Cañellas: Auf jeden Fall. Ich mag diese Art von Druck. Daran hab ich Spaß. Ich möchte in entscheidenden Momenten ein entscheidender Spieler sein. Viele meiner Mitspieler sind zwar noch jung, aber sie haben dennoch Erfahrung. Die Struktur der Mannschaft ist meiner Ansicht nach nicht anders als in den letzten Jahren. Viele wichtige Spieler sind immer noch da.

Sie und Domagoj Duvnjak könnten das beste Rückraumduo der Bundesliga werden.

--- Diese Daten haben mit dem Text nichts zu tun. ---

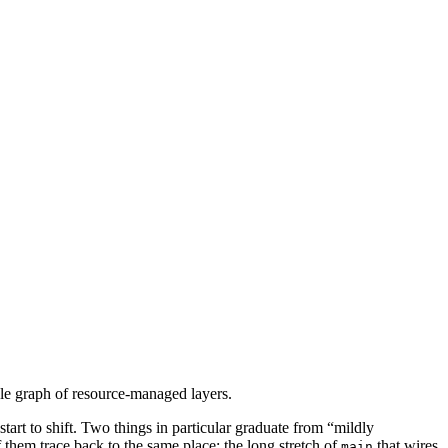
ble graph of resource-managed layers.
tart to shift. Two things in particular graduate from “mildly
 them trace back to the same place: the long stretch of
that wires
main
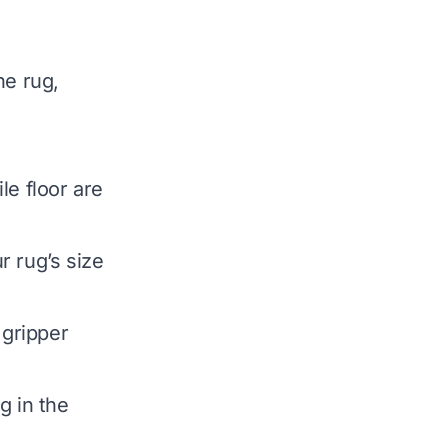
he rug,
le floor are
r rug’s size
 gripper
g in the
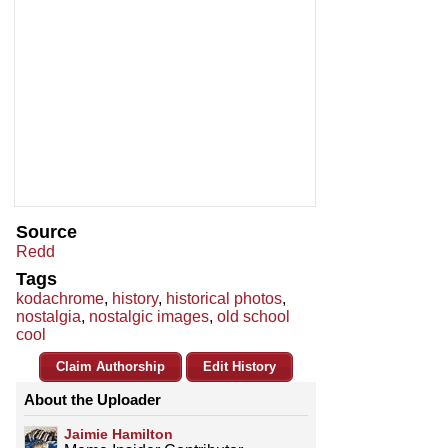
Source
Redd
Tags
kodachrome
,
history
,
historical photos
,
nostalgia
,
nostalgic images
,
old school
cool
Claim Authorship
Edit History
About the Uploader
Jaimie Hamilton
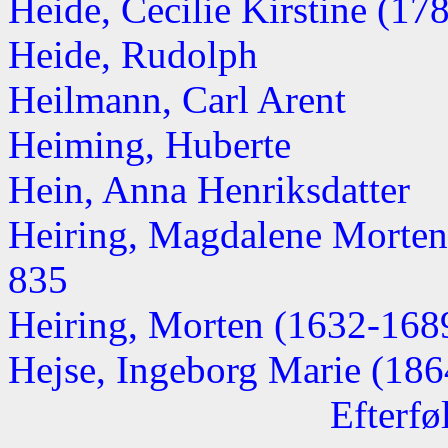
Heide, Cecilie Kirstine (1788
Heide, Rudolph
Heilmann, Carl Arent
Heiming, Huberte
Hein, Anna Henriksdatter
Heiring, Magdalene Morten
835
Heiring, Morten (1632-168
Hejse, Ingeborg Marie (1864
Efterfø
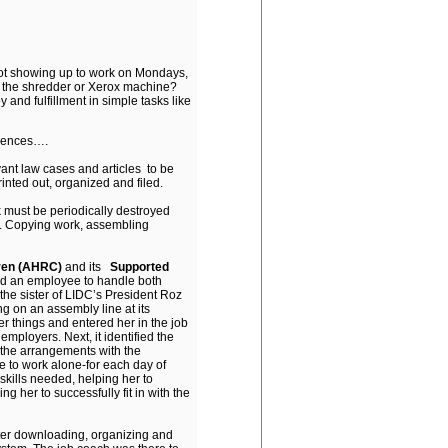
ot showing up to work on Mondays,
er the shredder or Xerox machine?
and fulfillment in simple tasks like
riences….
vant law cases and articles to be
nted out, organized and filed.
 must be periodically destroyed
r. Copying work, assembling
dren (AHRC)
and its
Supported
ed an employee to handle both
the sister of LIDC’s President Roz
g on an assembly line at its
 things and entered her in the job
mployers. Next, it identified the
 the arrangements with the
e to work alone-for each day of
kills needed, helping her to
g her to successfully fit in with the
ter downloading, organizing and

Wie ist der Kontakt zu ihm?

Cañellas: Kentin Mahé ist ebenso ein klasse Spielmacher. Dule und ich sind ähnliche Spielertypen, weil wir beide auch verteidigen können. Ich freue mich darauf, mit ihm zusammenzuspielen, weil er einer der besten Handballer der Welt ist. Ich bin mir sicher, dass ich auch von ihm lernen kann. Das wird ein großartiges Jahr mit ihm. Er war der beste Spieler der vergangenen Saison, und es ist großartig, dass wir ihn in unserem Team haben. Wir können gut zusammenspielen, auf verschiedenen Positionen. Wir haben eine gute Verbindung zueinander.

Zeit für den Umzug nach Hamburg hatten Sie bisher nicht. Gibt es denn schon eine Wohnung?

Cañellas: Ich suche noch. Nach dem Trainingslager werde ich nach Spanien fliegen und meine restlichen Sachen holen. In den zwei Tagen, in denen meine Freundin und ich in Hamburg waren, haben wir uns ein bisschen umgeschaut. Am liebsten würden wir nach Winterhude oder Eppendorf ziehen. Viele Spieler von uns wohnen da, das wäre gut für uns.

Die HSV-Handballer gewannen ihr Testspiel beim österreichischen Spitzenclub Sparkasse Schwaz Tirol mit 39:25. Bester Werfer war Hans Lindberg mit sieben Toren. Cañellas erzielte vier Treffer.